◆ Work item
The required output is every line from the one containing "Krásná místa leží i na východ od nás" through the last line of the listing below, copied exactly, pictures excluded.

◆ Records for processing
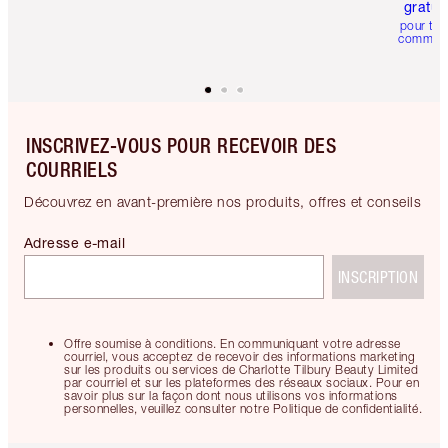
gratui
pour tou
comman
INSCRIVEZ-VOUS POUR RECEVOIR DES
COURRIELS
Découvrez en avant-première nos produits, offres et conseils
Adresse e-mail
INSCRIPTION
Offre soumise à conditions. En communiquant votre adresse
courriel, vous acceptez de recevoir des informations marketing
sur les produits ou services de Charlotte Tilbury Beauty Limited
par courriel et sur les plateformes des réseaux sociaux. Pour en
savoir plus sur la façon dont nous utilisons vos informations
personnelles, veuillez consulter notre Politique de confidentialité.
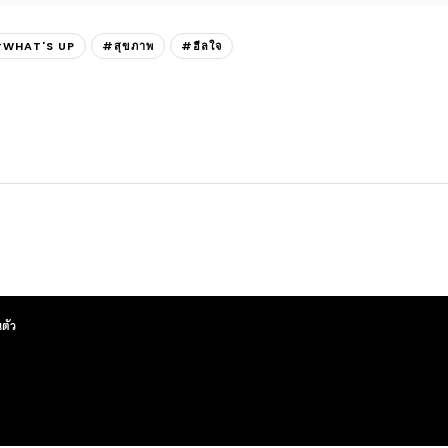
WHAT'S UP
#สุขภาพ
#ฮีลใจ
ตัว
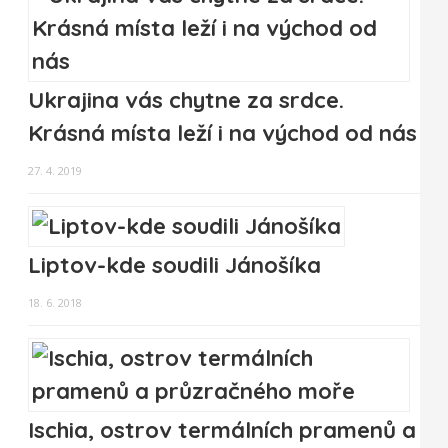
Ukrajina vás chytne za srdce.
Krásná místa leží i na východ od nás
27. 4. 2019
Liptov-kde soudili Jánošíka
18. 6. 2018
Ischia, ostrov termálních pramenů a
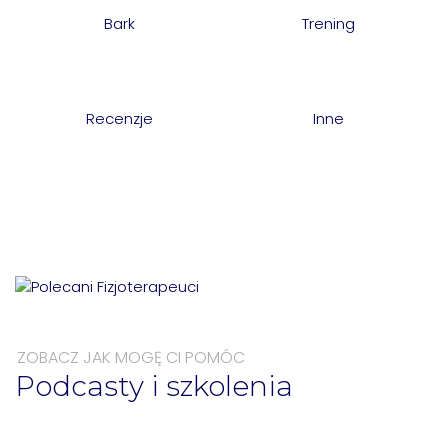
Bark
Trening
Recenzje
Inne
ZOBACZ JAK MOGĘ CI POMÓC
Podcasty i szkolenia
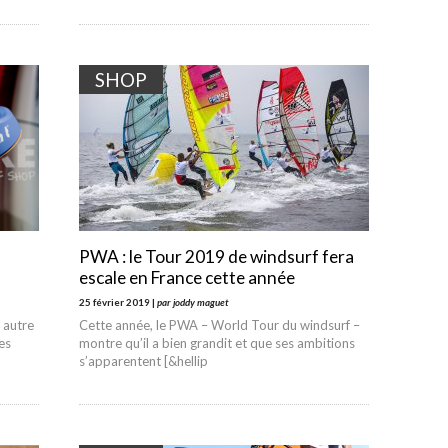
SHOP
PWA : le Tour 2019 de windsurf fera
escale en France cette année
25 février 2019 |
par joddy maguet
t autre
Cette année, le PWA – World Tour du windsurf –
es
montre qu’il a bien grandit et que ses ambitions
s’apparentent [&hellip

◆ Expected answer
Krásná místa leží i na východ od nás
27. 4. 2019
Liptov-kde soudili Jánošíka
18. 6. 2018
Ischia, ostrov termálních pramenů a
Bark
Trening
Recenzje
Inne
ZOBACZ JAK MOGĘ CI POMÓC
Podcasty i szkolenia
SHOP
PWA : le Tour 2019 de windsurf fera
escale en France cette année
25 février 2019 |
par joddy maguet
t autre
Cette année, le PWA – World Tour du windsurf –
es
montre qu’il a bien grandit et que ses ambitions
s’apparentent [&hellip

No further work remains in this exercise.